Arbeiter-Zeitung1) Nr. 357 vom 29. 12. 1901

Vor mir auf dem Schreibtisch steht eine kleine Porzellanvase. Sie ist kaum mehr als einen Dezimeter hoch. Aus der Kleeblattform des Bodens steigen drei glatte Wände auf, die stumpfe Kanten zum Gefäß vereinigen. Die Wandflächen sind in helles Rothbraun getaucht, von dem sich ein Maiglöckchenornament lieblich abhebt. Die Ränder zeigen Goldlinien. Ein Kunstwerk im kleinen, anspruchslos und bescheiden wie die Blüthen, die zum Ornament gedient haben, und auch so schön wie diese – ist es ein Produkt der nordwestböhmischen Porzellanindustrie, deren Schilderung die folgenden Blätter dienen sollen.

Wohl die wenigsten Menschen geben sich Rechenschaft über die Dinge, die sie täglich umgeben. Sie sind groß geworden mit ihnen, und hat die Wißbegierde des Kindes nichts über ihre Herkunft, über ihre Entstehung, über ihr Werden erfragt und erfahren – im späteren Leben bleibt ihnen kaum noch Zeit, sich über so manches zu unterrichten, was sie von je umgab. Nur die neuen Erscheinungen auf den verschiedenen Gebieten menschlichen Schaffens erregen unser Interesse, von ihnen suchen wir ein Bild zu gewinnen, für sie suchen wir uns eine Erklärung.
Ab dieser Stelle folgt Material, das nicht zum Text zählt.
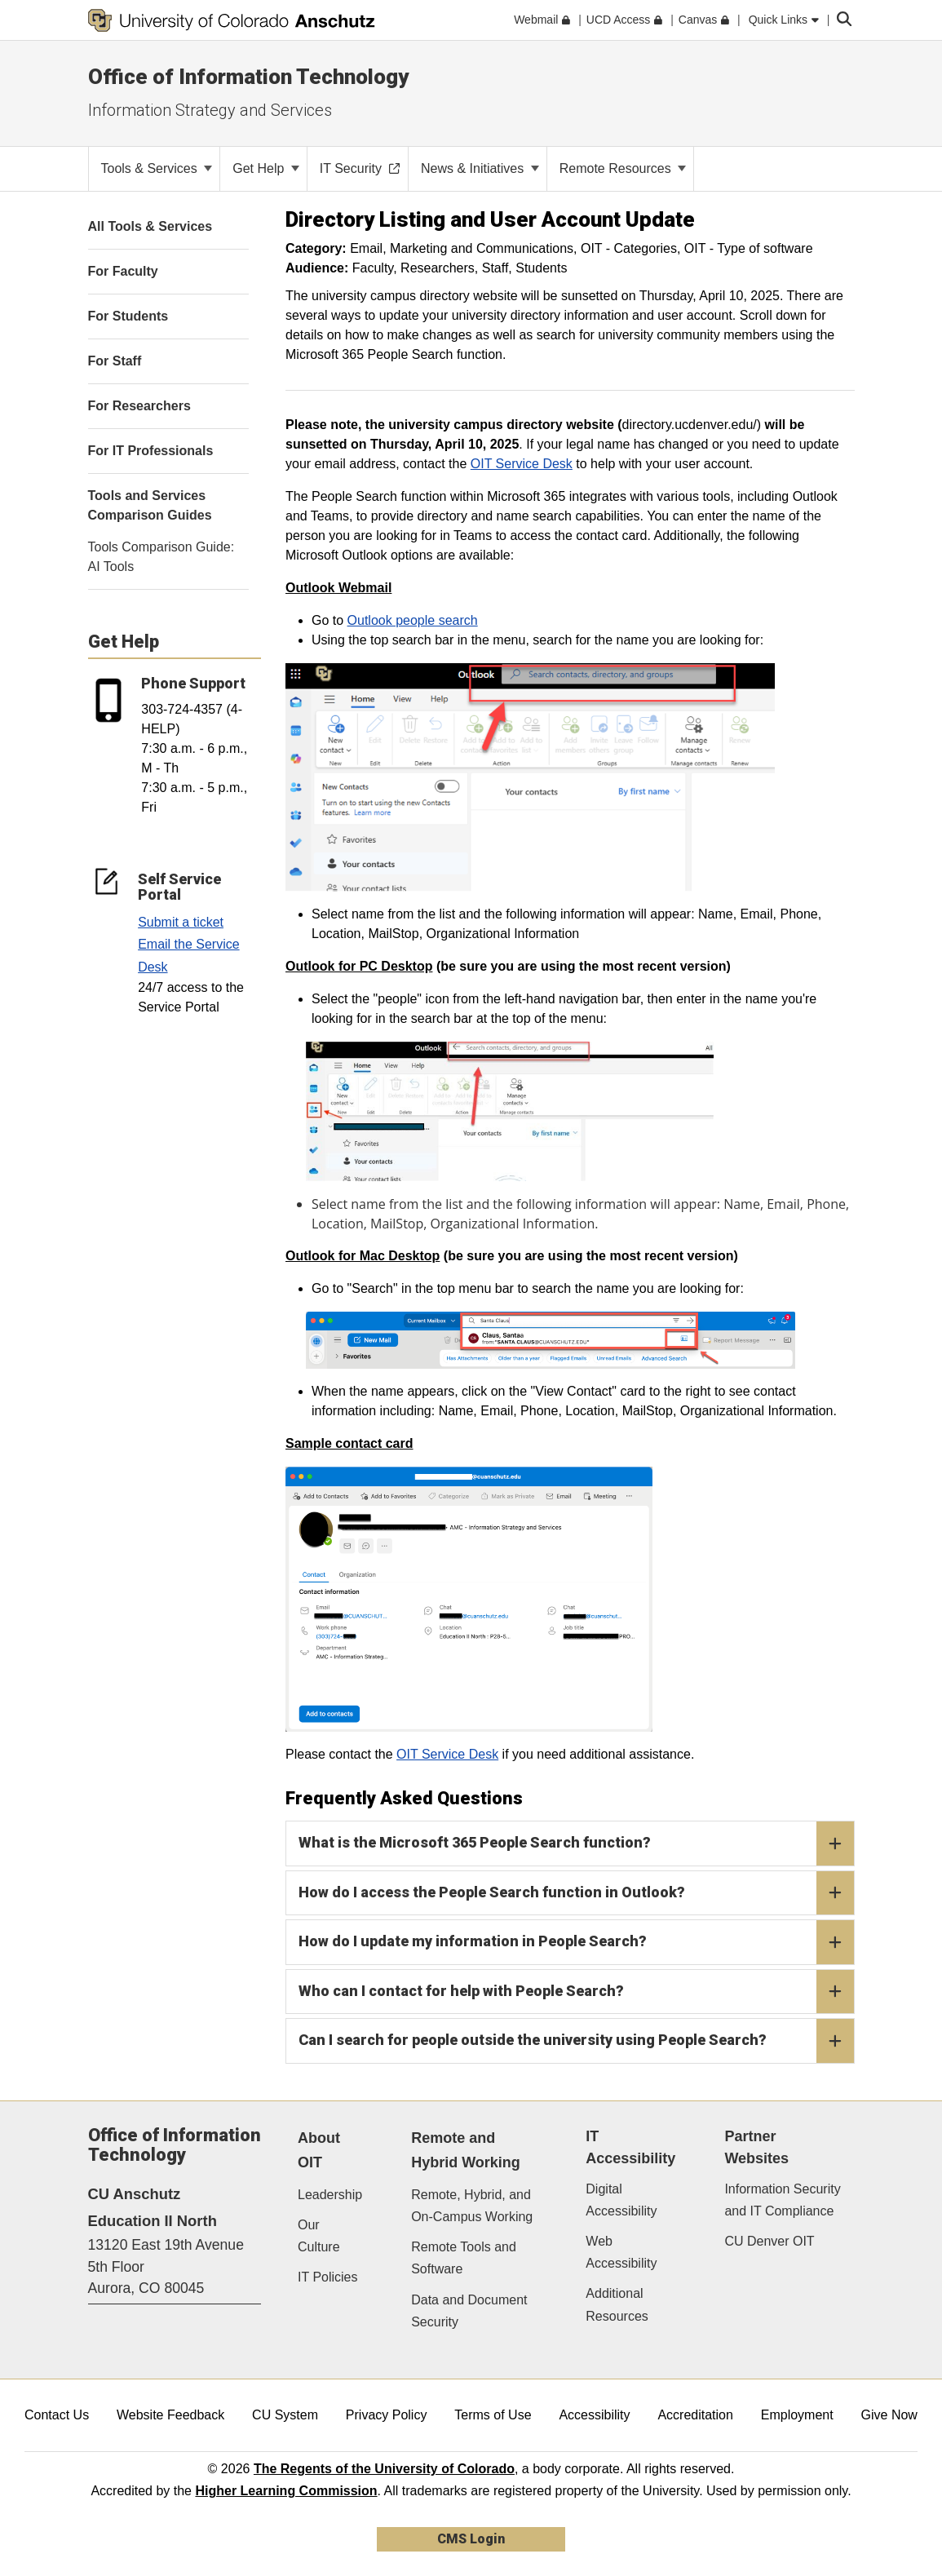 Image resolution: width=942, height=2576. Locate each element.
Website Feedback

Auch die Porzellanvase ist so ein Ding, das mit uns alt wird, ohne daß viele von uns sich je fragen: Wie bist du geworden? Aus welchen Stoffen und mit welchen Mitteln bist du geformt? Wer gab dir die Form, wer die Dekoration? Sind es Künstler oder Handwerker, die dich schaffen? Unter welchen Bedingungen schaffen sie? So geht es uns mit den Schalen, den Schüsseln und Tellern, mit den Prunkgefäßen und den Töpfen, mit den Kannen und Tassen, mit den Isolatoren auf den Telegraphensäulen, mit den Beleuchtungs- und Wasserleitungsgegenständen aus Porzellan und den Waschbecken und Krügen, und was sonst noch aus der Masse geformt wird, deren Hauptbestandteil die weiche weiße Erde, das Kaolin ist. Man nimmt es hin als etwas Bestehendes, bedient sich der Gefäße, freut sich der kunstvollen Dekoration, der Farben und Formen, aber selten kommt Einer über das ästhetische Behagen hinaus und dringt tiefer ein. Dennoch gibt es auch in der Porzellanindustrie, wie in jeder Industrie, eine Menge zu beobachten, zu schauen, was über das spezielle Interesse der Brancheangehörigen, der Arbeiter aller Kategorien und der Unternehmer hinausgehend, allgemein interessant ist.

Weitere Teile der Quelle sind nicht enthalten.